> WORK TASK
Only lines holding the word "they" should be copied from the material.

---- PROVIDED RECORDS

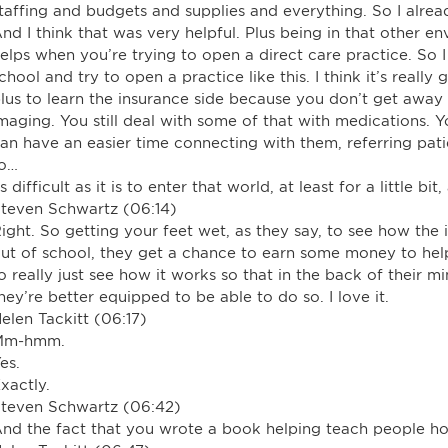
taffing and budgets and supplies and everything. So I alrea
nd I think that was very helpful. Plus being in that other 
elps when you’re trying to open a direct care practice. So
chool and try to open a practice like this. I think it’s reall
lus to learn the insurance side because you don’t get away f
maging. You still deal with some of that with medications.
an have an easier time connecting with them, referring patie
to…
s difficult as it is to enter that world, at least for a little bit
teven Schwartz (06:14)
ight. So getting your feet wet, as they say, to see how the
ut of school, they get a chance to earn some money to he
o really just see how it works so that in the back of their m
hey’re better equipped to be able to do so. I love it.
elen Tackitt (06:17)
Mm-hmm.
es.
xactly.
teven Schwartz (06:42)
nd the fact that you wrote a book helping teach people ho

--------
---- PROVIDED RECORDS

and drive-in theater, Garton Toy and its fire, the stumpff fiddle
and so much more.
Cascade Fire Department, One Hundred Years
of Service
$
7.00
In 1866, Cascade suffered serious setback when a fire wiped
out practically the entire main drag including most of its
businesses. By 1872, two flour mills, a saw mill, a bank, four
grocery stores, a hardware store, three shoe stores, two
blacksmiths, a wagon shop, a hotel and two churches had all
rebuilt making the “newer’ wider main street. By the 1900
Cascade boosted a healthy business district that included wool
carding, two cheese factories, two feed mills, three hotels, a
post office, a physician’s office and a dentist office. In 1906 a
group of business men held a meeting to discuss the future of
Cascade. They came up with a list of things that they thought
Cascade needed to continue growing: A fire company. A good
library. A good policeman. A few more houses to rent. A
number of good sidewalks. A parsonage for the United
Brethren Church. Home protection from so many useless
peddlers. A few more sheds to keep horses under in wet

--------
---- PROVIDED RECORDS

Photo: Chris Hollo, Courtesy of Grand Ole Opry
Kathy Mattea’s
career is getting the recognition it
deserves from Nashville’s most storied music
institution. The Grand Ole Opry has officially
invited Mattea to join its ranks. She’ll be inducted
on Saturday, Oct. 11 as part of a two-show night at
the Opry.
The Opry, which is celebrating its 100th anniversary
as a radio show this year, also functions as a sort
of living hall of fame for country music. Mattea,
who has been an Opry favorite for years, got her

--------

> REPLY TO THE EXERCISE
ight. So getting your feet wet, as they say, to see how the
ut of school, they get a chance to earn some money to he
Cascade. They came up with a list of things that they thought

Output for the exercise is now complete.